Vagus nerve stimulation in awake rats reduces formalin-induced nociceptive behaviour and fos-immunoreactivity in trigeminal nucleus caudalis.

Besides its well-established efficacy in epilepsy, vagus nerve stimulation (VNS) may be of potential interest in pain treatment. It has, however, not yet been assessed in animal pain models with the devices and stimulation protocols used in humans. We have therefore studied in awake rats the effects of left cervical VNS on trigeminal nociception using an implantable electrode and stimulator (NCP-Cyberonics). VNS was applied for 24h at 2 mA intensity, 20 Hz frequency, 0.5 ms pulse width and a duty cycle of 20s ON/18s OFF. As a nociceptive stimulus, we injected formalin into the left mystacial vibrissae, assessed behaviour for 45 min and sacrificed the animals 45 min later. Fos-immunoreactive (Fos-Ir) neurons were counted in laminae I-II of trigeminal nucleus caudalis (TNC) on both sides. We used three groups of control animals: VNS without formalin, formalin without VNS and sham VNS (implanted without stimulation or formalin). Whereas sham VNS had no significant effect, VNS alone increased Fos expression in ipsilateral TNC in addition to the expected increase in nucleus tractus solitarius.

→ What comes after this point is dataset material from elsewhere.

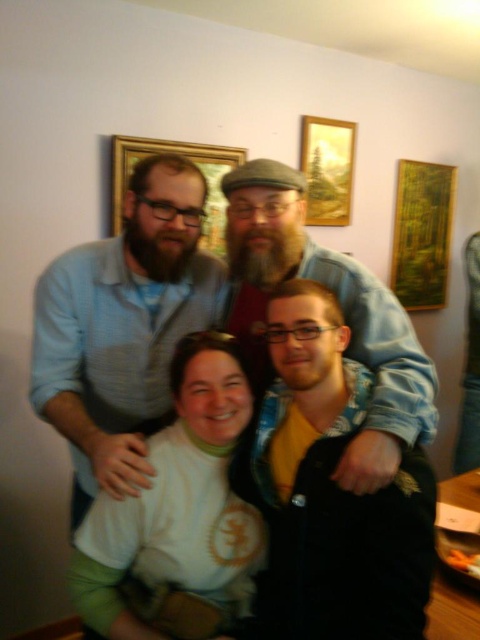 You are standing in front of the image and want to touch the black matte jacket at center and the wooden frame at upper center. Which object will you reach first?

The black matte jacket at center is closer to the viewer than the wooden frame at upper center, so you will reach the black matte jacket at center first.

You are an interior designer assessing the layout of this room. The matte blue shirt at center and the wooden frame at upper center are both in the same general area. Which object is closer to the ceiling?

The wooden frame at upper center is closer to the ceiling because it is positioned above the matte blue shirt at center.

It also significantly attenuated the increase of Fos-Ir neurons observed in ipsilateral TNC laminae I-II after formalin injection. If the proper VNS effect on Fos-expression was subtracted, the reduction of formalin-induced nociceptor activation was 55%. VNS also reduced nociceptive behaviour on average by 96.1% during the early phase (0-6 min) and by 60.7% during the late phase (6-45 min) after the formalin injection. These results suggest that VNS applied with a device used in human therapy may have in awake rats a significant antinociceptive effect in a model of trigeminal pain.